The FRC noted that following its consultation on the revisions to the 2018 Code, the 2024 Code has been designed to take a targeted approach, focusing on a limited number of changes to ensure the right balance is struck between UK competitiveness and positive outcomes for companies, investors and the wider public. The 2024 Code continues to uphold the flexibility of ‘comply or explain’ reporting and seeks to deliver improvements that promote trust, transparency and accountability in companies.
In terms of key changes incorporated in the 2024 Code:
- A new Principle C has been included to encourage companies to report on board decisions and their outcomes in the context of the company’s strategy and objectives (rather than making declaratory or boilerplate statements). Where boards report on departures from the 2024 Code’s provisions, they should provide a clear explanation;
- Principle J has been amended to promote diversity, inclusion and equal opportunity, without referencing specific groups. The list of diversity characteristics has been removed to indicate that diversity policies can be wide ranging;
- Principle O has been amended to make boards responsible not only for establishing but also maintaining the effectiveness of the risk management and internal control framework.
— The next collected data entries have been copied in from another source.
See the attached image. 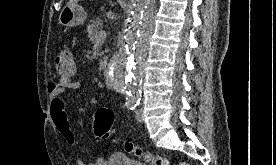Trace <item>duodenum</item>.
I'll use <instances>...</instances> for the list:
<instances>
[{"instance_id": "obj_1", "label": "duodenum", "mask_w": 276, "mask_h": 165, "mask_svg": "<svg viewBox=\"0 0 276 165\" xmlns=\"http://www.w3.org/2000/svg\"><path fill=\"white\" fill-rule=\"evenodd\" d=\"M104 78L107 82H110V75H109V70L108 69H105L104 72Z\"/></svg>"}]
</instances>
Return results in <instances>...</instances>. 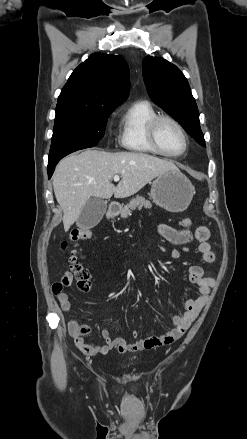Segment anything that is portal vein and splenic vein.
Instances as JSON below:
<instances>
[{"mask_svg":"<svg viewBox=\"0 0 247 439\" xmlns=\"http://www.w3.org/2000/svg\"><path fill=\"white\" fill-rule=\"evenodd\" d=\"M113 180H114L115 182H118V181L120 180V177H119L118 175H115V176L113 177Z\"/></svg>","mask_w":247,"mask_h":439,"instance_id":"18ae733b","label":"portal vein and splenic vein"}]
</instances>
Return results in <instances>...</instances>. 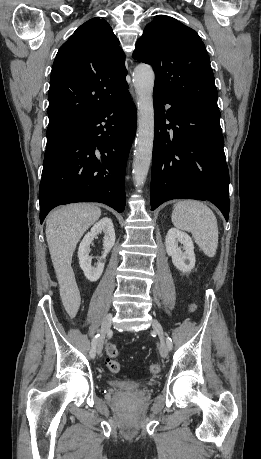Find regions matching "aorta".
I'll return each instance as SVG.
<instances>
[{
	"instance_id": "1",
	"label": "aorta",
	"mask_w": 261,
	"mask_h": 459,
	"mask_svg": "<svg viewBox=\"0 0 261 459\" xmlns=\"http://www.w3.org/2000/svg\"><path fill=\"white\" fill-rule=\"evenodd\" d=\"M155 74L151 66L139 64L133 72L137 94L138 128L133 159V179L136 188L143 187L149 172L154 141L153 88Z\"/></svg>"
}]
</instances>
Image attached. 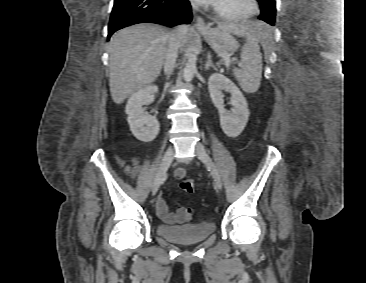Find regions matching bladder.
Here are the masks:
<instances>
[{"mask_svg": "<svg viewBox=\"0 0 366 283\" xmlns=\"http://www.w3.org/2000/svg\"><path fill=\"white\" fill-rule=\"evenodd\" d=\"M215 230L213 222L203 221L184 225L157 223L155 232L160 237L177 244H196L208 238Z\"/></svg>", "mask_w": 366, "mask_h": 283, "instance_id": "bladder-1", "label": "bladder"}]
</instances>
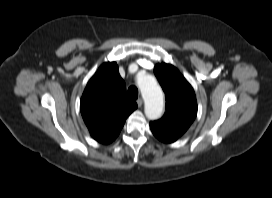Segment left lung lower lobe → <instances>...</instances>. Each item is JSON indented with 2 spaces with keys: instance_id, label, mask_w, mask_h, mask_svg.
<instances>
[{
  "instance_id": "obj_1",
  "label": "left lung lower lobe",
  "mask_w": 272,
  "mask_h": 198,
  "mask_svg": "<svg viewBox=\"0 0 272 198\" xmlns=\"http://www.w3.org/2000/svg\"><path fill=\"white\" fill-rule=\"evenodd\" d=\"M150 127H151V131L154 134V136L162 142L172 143L178 139L177 136L167 133V132H165L155 126L150 125Z\"/></svg>"
}]
</instances>
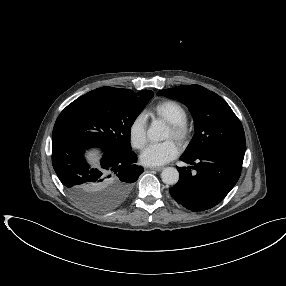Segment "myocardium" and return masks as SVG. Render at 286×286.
Wrapping results in <instances>:
<instances>
[{"instance_id":"f54148a6","label":"myocardium","mask_w":286,"mask_h":286,"mask_svg":"<svg viewBox=\"0 0 286 286\" xmlns=\"http://www.w3.org/2000/svg\"><path fill=\"white\" fill-rule=\"evenodd\" d=\"M169 128L173 133V138L181 145L187 144L191 139L192 128L187 122L169 123Z\"/></svg>"}]
</instances>
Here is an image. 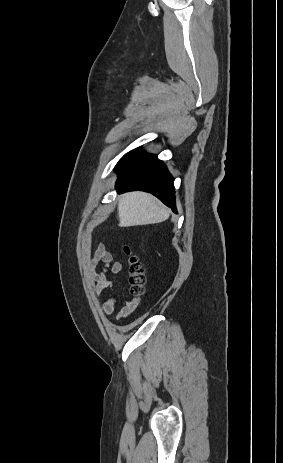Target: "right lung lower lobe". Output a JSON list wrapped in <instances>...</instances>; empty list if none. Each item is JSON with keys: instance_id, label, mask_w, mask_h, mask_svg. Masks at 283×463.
Here are the masks:
<instances>
[{"instance_id": "98d812e1", "label": "right lung lower lobe", "mask_w": 283, "mask_h": 463, "mask_svg": "<svg viewBox=\"0 0 283 463\" xmlns=\"http://www.w3.org/2000/svg\"><path fill=\"white\" fill-rule=\"evenodd\" d=\"M116 171L119 173L116 182L119 193L134 190L150 192L176 211L174 179L156 156L134 149L120 159Z\"/></svg>"}]
</instances>
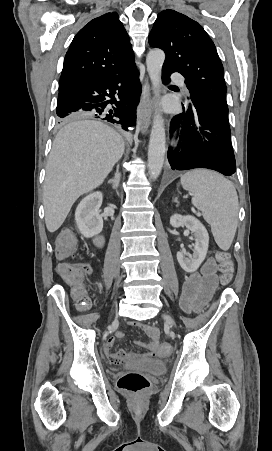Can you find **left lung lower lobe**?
<instances>
[{
  "mask_svg": "<svg viewBox=\"0 0 272 451\" xmlns=\"http://www.w3.org/2000/svg\"><path fill=\"white\" fill-rule=\"evenodd\" d=\"M173 71L162 68V80L167 84ZM181 127L180 144L168 151L172 170L208 168L226 176L236 171L228 118L193 100V108L175 116L171 121L174 132Z\"/></svg>",
  "mask_w": 272,
  "mask_h": 451,
  "instance_id": "1",
  "label": "left lung lower lobe"
}]
</instances>
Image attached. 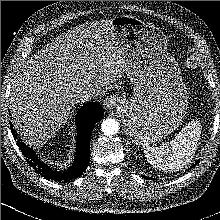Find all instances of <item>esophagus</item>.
Returning a JSON list of instances; mask_svg holds the SVG:
<instances>
[{
    "label": "esophagus",
    "instance_id": "34e87169",
    "mask_svg": "<svg viewBox=\"0 0 220 220\" xmlns=\"http://www.w3.org/2000/svg\"><path fill=\"white\" fill-rule=\"evenodd\" d=\"M120 103V99L116 95L108 96L103 105L106 110L114 111Z\"/></svg>",
    "mask_w": 220,
    "mask_h": 220
}]
</instances>
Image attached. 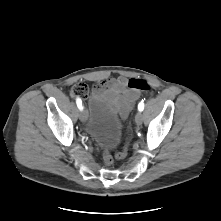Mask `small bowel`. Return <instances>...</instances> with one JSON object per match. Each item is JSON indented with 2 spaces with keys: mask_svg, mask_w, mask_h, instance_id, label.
<instances>
[{
  "mask_svg": "<svg viewBox=\"0 0 221 221\" xmlns=\"http://www.w3.org/2000/svg\"><path fill=\"white\" fill-rule=\"evenodd\" d=\"M94 93L98 96L105 95L109 97L118 109L122 119L127 117L133 103L139 97L137 91L128 86V80L123 76L101 81L94 88Z\"/></svg>",
  "mask_w": 221,
  "mask_h": 221,
  "instance_id": "small-bowel-1",
  "label": "small bowel"
}]
</instances>
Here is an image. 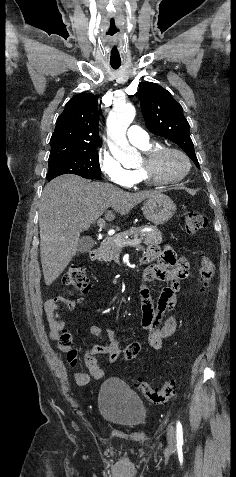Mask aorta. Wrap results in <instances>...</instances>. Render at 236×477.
Segmentation results:
<instances>
[{"mask_svg":"<svg viewBox=\"0 0 236 477\" xmlns=\"http://www.w3.org/2000/svg\"><path fill=\"white\" fill-rule=\"evenodd\" d=\"M136 111L131 104L114 106L107 119V140L113 155L122 163L135 160L139 153L130 146L126 131L134 120Z\"/></svg>","mask_w":236,"mask_h":477,"instance_id":"obj_1","label":"aorta"}]
</instances>
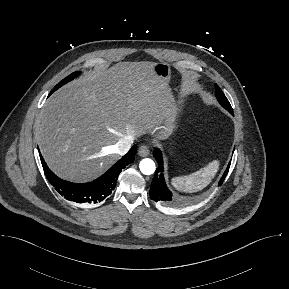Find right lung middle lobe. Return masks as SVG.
I'll list each match as a JSON object with an SVG mask.
<instances>
[{"label":"right lung middle lobe","instance_id":"right-lung-middle-lobe-1","mask_svg":"<svg viewBox=\"0 0 289 289\" xmlns=\"http://www.w3.org/2000/svg\"><path fill=\"white\" fill-rule=\"evenodd\" d=\"M80 74V72H73L72 74H70L69 76H67L65 79H63L62 81H60L50 92V94H52L54 91H56L58 88H60L61 86H63L64 84H66L67 82L73 80L75 77H77Z\"/></svg>","mask_w":289,"mask_h":289}]
</instances>
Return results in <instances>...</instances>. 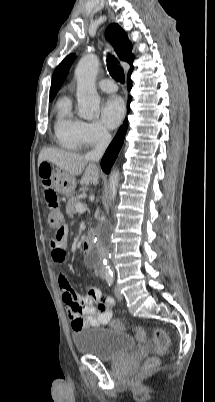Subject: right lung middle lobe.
I'll return each mask as SVG.
<instances>
[{"mask_svg": "<svg viewBox=\"0 0 215 402\" xmlns=\"http://www.w3.org/2000/svg\"><path fill=\"white\" fill-rule=\"evenodd\" d=\"M54 97H50V101L53 99Z\"/></svg>", "mask_w": 215, "mask_h": 402, "instance_id": "right-lung-middle-lobe-1", "label": "right lung middle lobe"}]
</instances>
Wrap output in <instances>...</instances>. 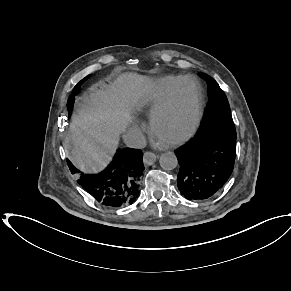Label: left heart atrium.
Segmentation results:
<instances>
[{
  "mask_svg": "<svg viewBox=\"0 0 291 291\" xmlns=\"http://www.w3.org/2000/svg\"><path fill=\"white\" fill-rule=\"evenodd\" d=\"M157 142H158V143H163L164 141H163L162 139L158 138V139H157Z\"/></svg>",
  "mask_w": 291,
  "mask_h": 291,
  "instance_id": "1",
  "label": "left heart atrium"
}]
</instances>
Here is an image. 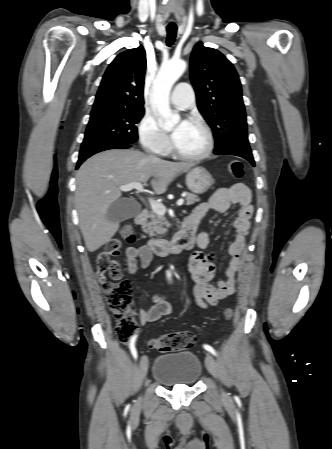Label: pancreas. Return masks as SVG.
Wrapping results in <instances>:
<instances>
[{
	"label": "pancreas",
	"mask_w": 332,
	"mask_h": 449,
	"mask_svg": "<svg viewBox=\"0 0 332 449\" xmlns=\"http://www.w3.org/2000/svg\"><path fill=\"white\" fill-rule=\"evenodd\" d=\"M199 200L200 199L197 195L186 193V205H192ZM148 218H150V221H145L142 223V230L151 237L164 234L167 231V227L170 226L163 215H159L154 211L148 214Z\"/></svg>",
	"instance_id": "1"
}]
</instances>
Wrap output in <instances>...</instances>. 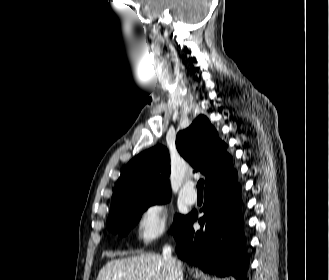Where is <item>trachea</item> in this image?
Here are the masks:
<instances>
[{"instance_id":"1","label":"trachea","mask_w":329,"mask_h":280,"mask_svg":"<svg viewBox=\"0 0 329 280\" xmlns=\"http://www.w3.org/2000/svg\"><path fill=\"white\" fill-rule=\"evenodd\" d=\"M197 189L198 191L202 192L203 191V180L200 179L197 183Z\"/></svg>"}]
</instances>
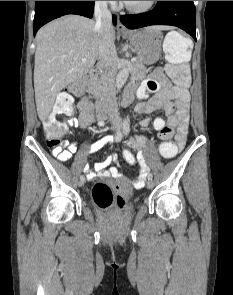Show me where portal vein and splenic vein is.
<instances>
[{"label":"portal vein and splenic vein","mask_w":233,"mask_h":295,"mask_svg":"<svg viewBox=\"0 0 233 295\" xmlns=\"http://www.w3.org/2000/svg\"><path fill=\"white\" fill-rule=\"evenodd\" d=\"M82 61L84 62V61H86V59L83 58ZM135 61H136V58H132V59H131V62H135Z\"/></svg>","instance_id":"1"}]
</instances>
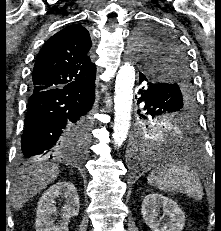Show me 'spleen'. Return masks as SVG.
Masks as SVG:
<instances>
[{"label":"spleen","instance_id":"1","mask_svg":"<svg viewBox=\"0 0 221 231\" xmlns=\"http://www.w3.org/2000/svg\"><path fill=\"white\" fill-rule=\"evenodd\" d=\"M147 180L151 186L163 192H178L195 200L203 197V187L199 177L190 171L187 165H181L174 160L159 165L149 174Z\"/></svg>","mask_w":221,"mask_h":231}]
</instances>
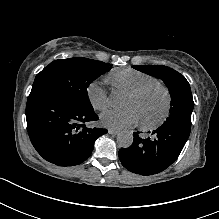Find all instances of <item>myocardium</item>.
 <instances>
[{
    "mask_svg": "<svg viewBox=\"0 0 219 219\" xmlns=\"http://www.w3.org/2000/svg\"><path fill=\"white\" fill-rule=\"evenodd\" d=\"M155 88H159V89H162L164 91V94L166 97L165 111H164L162 118L154 124H146V123L140 121V127L145 131H153V130L159 129L161 126H163L165 124V122L169 118L170 112H171V107H172L171 91L168 88V86H166L165 84H162L160 82H153V83H148L146 85H143V86L139 87L138 89L128 93V96L137 97V96H140V95L144 94L145 92H147L151 89H155Z\"/></svg>",
    "mask_w": 219,
    "mask_h": 219,
    "instance_id": "1",
    "label": "myocardium"
}]
</instances>
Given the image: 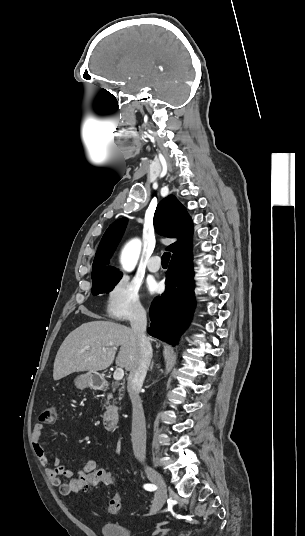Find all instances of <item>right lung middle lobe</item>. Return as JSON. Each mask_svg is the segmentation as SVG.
<instances>
[{"mask_svg":"<svg viewBox=\"0 0 305 536\" xmlns=\"http://www.w3.org/2000/svg\"><path fill=\"white\" fill-rule=\"evenodd\" d=\"M121 277L122 275L111 277V278L92 280L93 295H97L100 293H109L110 291H112L114 286L119 282Z\"/></svg>","mask_w":305,"mask_h":536,"instance_id":"dd1d6c3e","label":"right lung middle lobe"}]
</instances>
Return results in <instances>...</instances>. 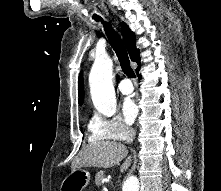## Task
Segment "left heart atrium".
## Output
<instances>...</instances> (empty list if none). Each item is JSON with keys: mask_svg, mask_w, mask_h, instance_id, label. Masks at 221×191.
Here are the masks:
<instances>
[{"mask_svg": "<svg viewBox=\"0 0 221 191\" xmlns=\"http://www.w3.org/2000/svg\"><path fill=\"white\" fill-rule=\"evenodd\" d=\"M122 112L125 120L128 123H132L135 120L138 113L135 102L130 98L125 99L122 104Z\"/></svg>", "mask_w": 221, "mask_h": 191, "instance_id": "1", "label": "left heart atrium"}]
</instances>
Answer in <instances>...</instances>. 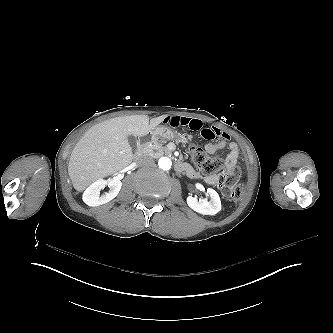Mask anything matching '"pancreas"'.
<instances>
[{
  "label": "pancreas",
  "instance_id": "obj_1",
  "mask_svg": "<svg viewBox=\"0 0 333 333\" xmlns=\"http://www.w3.org/2000/svg\"><path fill=\"white\" fill-rule=\"evenodd\" d=\"M165 140H155L152 142V144L147 147L146 151L144 152V155L151 156L153 158H159L165 154H170L171 151L168 149V147L165 145Z\"/></svg>",
  "mask_w": 333,
  "mask_h": 333
}]
</instances>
In addition, a number of provisions related to Audit Committees have been removed from the 2024 Code, to avoid duplication, as these provisions are now contained within the Audit Committees and the External Audit: Minimum Standard;
- Provision 29 has been amended to set out the disclosures that boards should include in their annual reports with respect to their company’s risk management and internal controls, including, notably, boards making a declaration in the annual report in relation to the effectiveness of their material controls;
- Provision 37 has been amended to include that directors’ contracts and/or other agreements or documents which cover director remuneration should include malus and clawback provisions; and
- A new Provision 38 has been included, which asks companies to include in their annual reports on remuneration a description of their malus and clawback provisions, including: (i) the circumstances in which malus and clawback provisions could be used; (ii) a description of the period for malus and clawback and why the selected period is best suited to the organisation; and (iii) whether the provisions were used in the last reporting period and if so, a clear explanation of the reasons for their use.
The 2024 Code will apply to financial years beginning on or after 1 January 2025, save for Provision 29 which will apply to financial years beginning on or after 1 January 2026 (until then, Provision 29 of the 2018 Code will continue to apply).
The 2024 Code will be supported by revised guidance, which the FRC expects to publish on 29 January 2024.